Studied the photograph on the front page, and decided that it did her more than justice. The photograph must have been taken quite a long time ago, maybe even ten years ago, he thought. The same eyes, the same self-assured smile but more vital. More naive, healthier. He wondered what had happened to her since the photograph was taken – and what it would have been like to meet her then, instead of that December evening when she was on the verge of middle age.
Ten years?
That was an aeon. Such an enormous expanse of time that his mind couldn’t cope with it. Nor could he convince himself that he had been the same person in 1991 as he was now.

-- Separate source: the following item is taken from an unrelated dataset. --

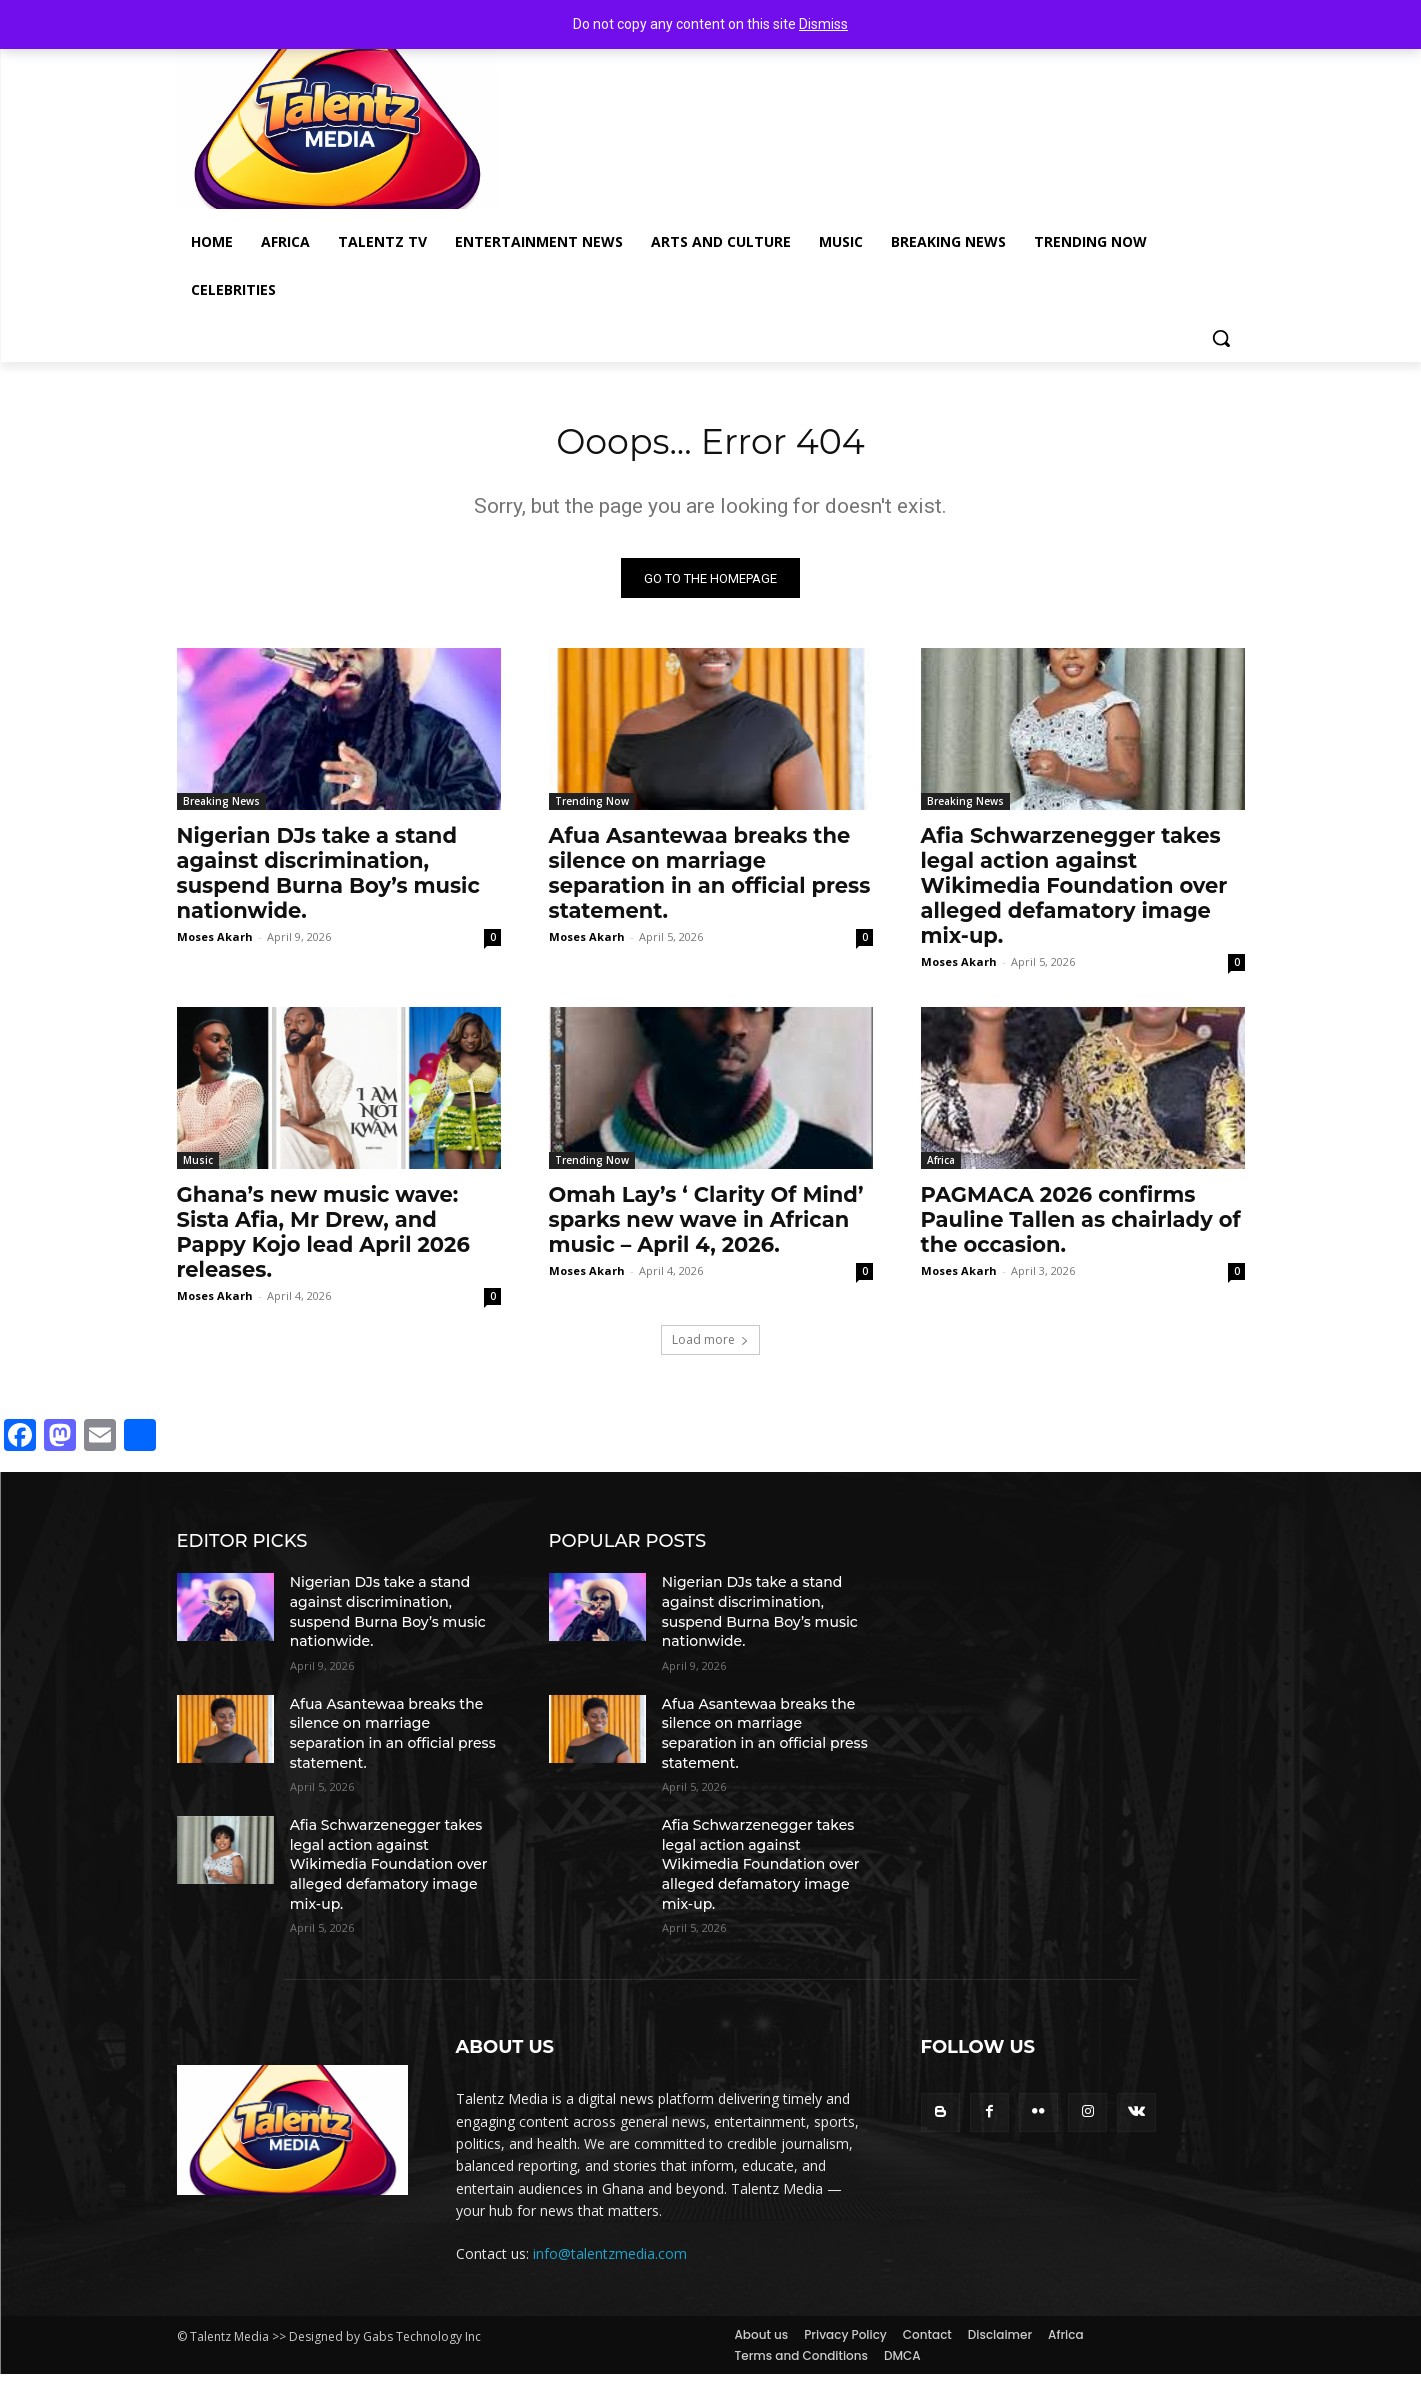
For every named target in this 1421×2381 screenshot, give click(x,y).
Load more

There was no continuity. No calm river representing his own existence that could be followed from the clear, sparkling spring of his childhood and over the flat landscape of his life towards the estuary where it flowed into the sea in the autumn of his days. As he had been thinking only the other evening as he sat reading Auden . . . W. H. Auden, one of his favourites – but then, he had several. It was only in poetry that he could rediscover himself and the spirit of his earlier life. Nowadays.
A shift had taken place, and pointlessness – his own and that of everybody else – had extended its sterile desert to include all the dried-out furrows and streams – his own and those of everybody else: he had tried to write poems about precisely that, but given up. Emptiness didn’t need any words. Any fuss.